The Elevator Pitch: Your Ride to the Top

Every entrepreneur needs a convincing ‘elevator pitch,’ so named because it is the pitch you give if you happen to step into an elevator with the investor of your dreams. The elevator pitch is a well-rehearsed snapshot that conveys the essence of your business plan in 30-60 seconds. It’s the pitch you will give over and over, on flights, at conventions, out networking, in chance meetings with strangers, and at the beginning of every meeting you have – essentially, whenever you need to introduce yourself and your business.

What are you trying to accomplish?

In the case of people who can directly help you – say, potential investors, or strategic partners – you want them to give you their card and invite you to call or meet so they can learn more.

In the case of everybody else, you want to pique their curiosity and get them to remember enough about your venture so they share your story with their network – which hopefully includes somebody who can help you directly. You want your elevator pitch to go viral, person-to-person.
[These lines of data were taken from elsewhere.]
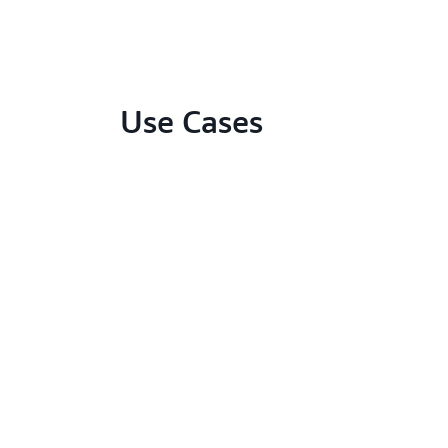
Use Cases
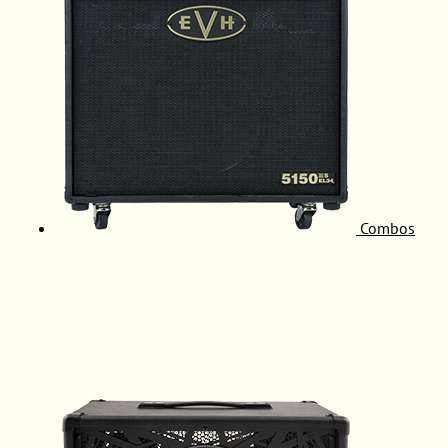
Combos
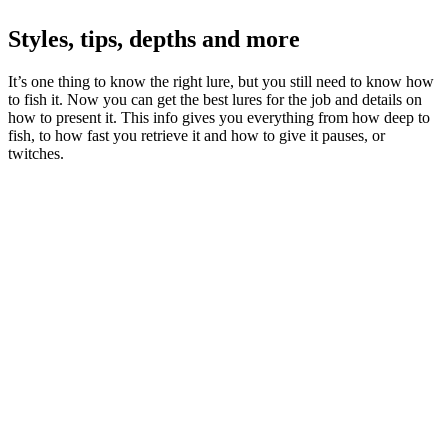
Styles, tips, depths and more
It’s one thing to know the right lure, but you still need to know how
to fish it. Now you can get the best lures for the job and details on
how to present it. This info gives you everything from how deep to
fish, to how fast you retrieve it and how to give it pauses, or
twitches.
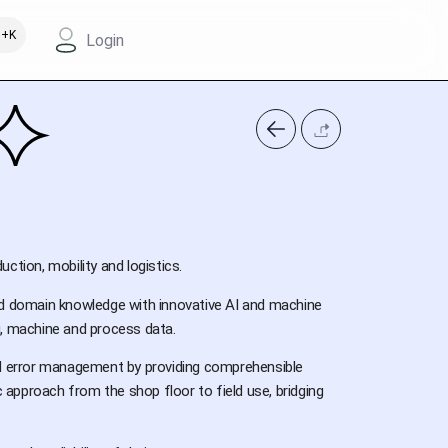
+K
Login
uction, mobility and logistics.
nd domain knowledge with innovative AI and machine
g, machine and process data.
nd error management by providing comprehensible
approach from the shop floor to field use, bridging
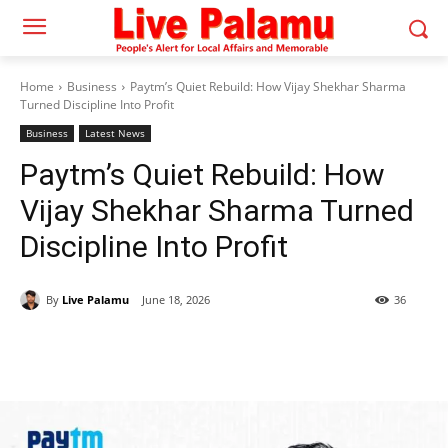
Home
Business
Paytm’s Quiet Rebuild: How Vijay Shekhar Sharma
Turned Discipline Into Profit
Business
Latest News
Paytm’s Quiet Rebuild: How
Vijay Shekhar Sharma Turned
Discipline Into Profit
By
Live Palamu
June 18, 2026
36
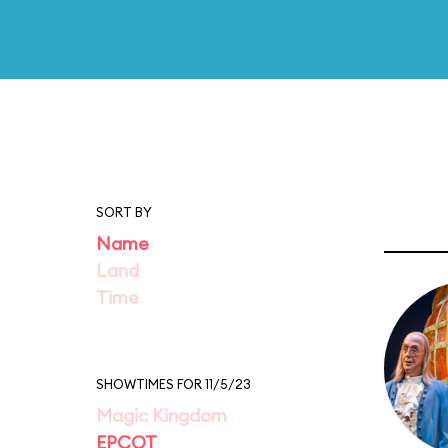
SORT BY
Name
Land
Time
SHOWTIMES FOR 11/5/23
Magic Kingdom
EPCOT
Just what goes into your elevator pitch?

  • Problem-Solution Combo: Start by expressing the problem you solve, in a way your audience can relate. For a company like Dropbox, it might be: “Isn’t it a royal pain to keep the files on your home and work computers and mobile devices synchronized and backed up all the time? Our software works in the background and takes care of that for you in the cloud, like magic.” Make the listener want to hear more. Focus on benefits and don’t get technical.
  • Business Model: Explain, in one or two sentences, who your customers are and how you plan to make money. For example, “We target iPhone users, mostly in the 15-25 demo. We offer a limited free version; the full, unlocked, advertising-free version is $4.99.” Don’t make it more complicated than it needs to be.
  • Competitive Advantage: What factors make your product better than alternatives and substitutes? For example, “Clinical trials show equal efficacy compared to the current market leading drug, but with significantly reduced toxicity and risk of stomach bleeding.”
  • Market Potential: Explain the size of the addressable market, how it is growing or changing, and how much of the market you think you can capture. For example: “The U.S. market for municipal wastewater purification equipment is now $200 million, and growing at 15% as aging infrastructure needs to be replaced. Within 5 years, we believe our superior cost-benefit profile will make us the market leader, resulting in $125 million in revenue.”
  • Traction: Describe recent accomplishments that illustrate the kind of momentum you’ve generated. For example, “In the past quarter, we’ve filled the remaining two roles in our co-founding team, and we’ve installed an alpha version of our software at 5 test customer sites including the marketing analytics division at Wells Fargo.”
  • Call to Action: Finish your elevator pitch with a specific request, depending on your audience. Maybe you simply want feedback. Or maybe you want to schedule time to give a product demo, or a referral to an investor. Keep it simple: “If you’re interested in learning more, I’d love to stop by at your office in the next week or two to give you a live demo. Would that work for you?”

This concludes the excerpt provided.